Ideas that are not discussed in the body of the essay but belongs to others are excluded from this question.

  • 6
    Should citations be used in introductions and conclusions -- Yes. But the rest of your question doesn't make sense to me. May 25, 2014 at 17:23
  • If the same ideas are cited in the body where they are developed, I think there is no need as this is a mere repetition. However, if the introduction starts with a quote or some statistics that are not discussed in the body, of course they should be cited. May 25, 2014 at 19:26
  • 2
    I think there is no need as this is a mere repetition — If the text is mere repetition, you should remove the duplicate text from the paper. If the text is not mere repetition, you should cite the earlier source in both places.
    – JeffE
    May 26, 2014 at 0:56

1 Answer 1


If I understand your question, you're asking whether statements in an introduction or conclusion which summarise fully-referenced, more detailed statements in the body of your writing should be referenced too.

The answer is the same as for anything, regardless of where it's found in something you write:

If a statement is your own conclusion based on information you have drawn from outside sources, then as long as you note what information you got from which sources by referencing correctly within the body of the document where you explain how you came to your conclusion, you don't need to reference this conclusive or interpretive statement; it's the result of your own mental process.

On the other hand, if the statement is information from another source, you must reference it.
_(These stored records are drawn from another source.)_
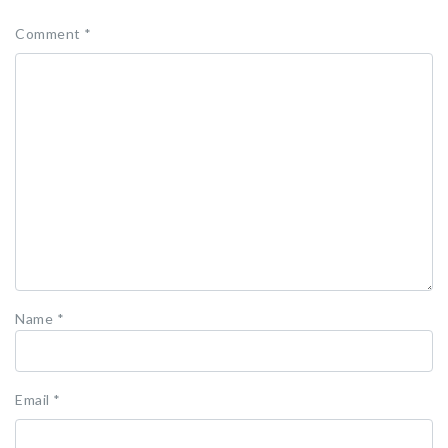
Comment
*
Name
*
Email
*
Whether or not it's heavily summarised or you intend to expand on the statement, with references, later, the simple rule of referencing everything that did not originate with your own work still applies.

As a rule, though, I'd advise you to check with your teacher, tutor, student advisor, TA, lecturer, or whomever else applies. What I explained above is technically the right way to do it, but it wouldn't surprise me if some institutions at least aren't quite that strict.